*** Opening of EXTRACTED INFORMATION ***

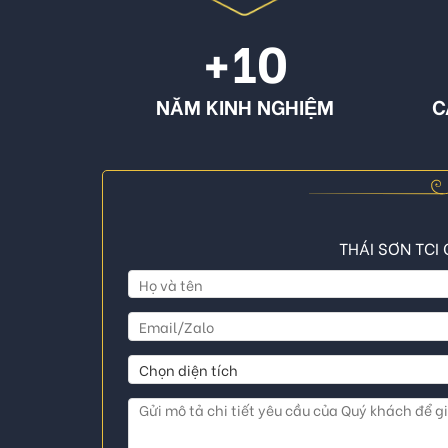
+10
NĂM KINH NGHIỆM
C
THÁI SƠN TCI 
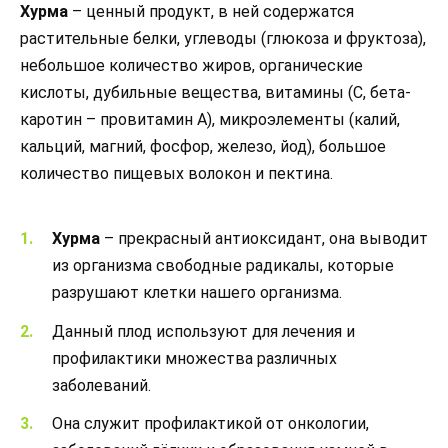
Хурма
– ценный продукт, в ней содержатся
растительные белки, углеводы (глюкоза и фруктоза),
небольшое количество жиров, органические
кислоты, дубильные вещества, витамины (С, бета-
каротин – провитамин А), микроэлементы (калий,
кальций, магний, фосфор, железо, йод), большое
количество пищевых волокон и пектина.
Хурма
– прекрасный антиоксидант, она выводит
из организма свободные радикалы, которые
разрушают клетки нашего организма.
Данный плод используют для лечения и
профилактики множества различных
заболеваний.
Она служит профилактикой от онкологии,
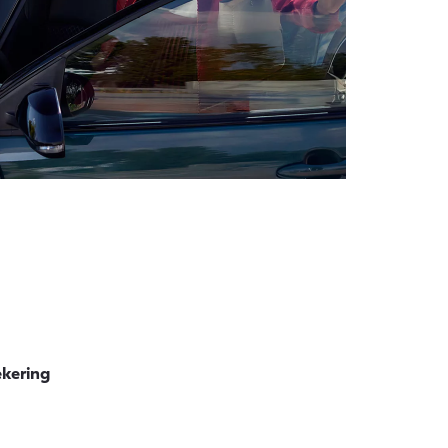
ekering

*** Close of EXTRACTED INFORMATION ***

WHAT TO DO. When you reach the line holding "NĂM KINH NGHIỆM" in the listing above, begin retyping exactly, and stop once the line holding "каротин – провитамин" is done; pictures stay out.

EXERCISE RESPONSE.
NĂM KINH NGHIỆM
C
THÁI SƠN TCI 
Хурма
– ценный продукт, в ней содержатся
растительные белки, углеводы (глюкоза и фруктоза),
небольшое количество жиров, органические
кислоты, дубильные вещества, витамины (С, бета-
каротин – провитамин А), микроэлементы (калий,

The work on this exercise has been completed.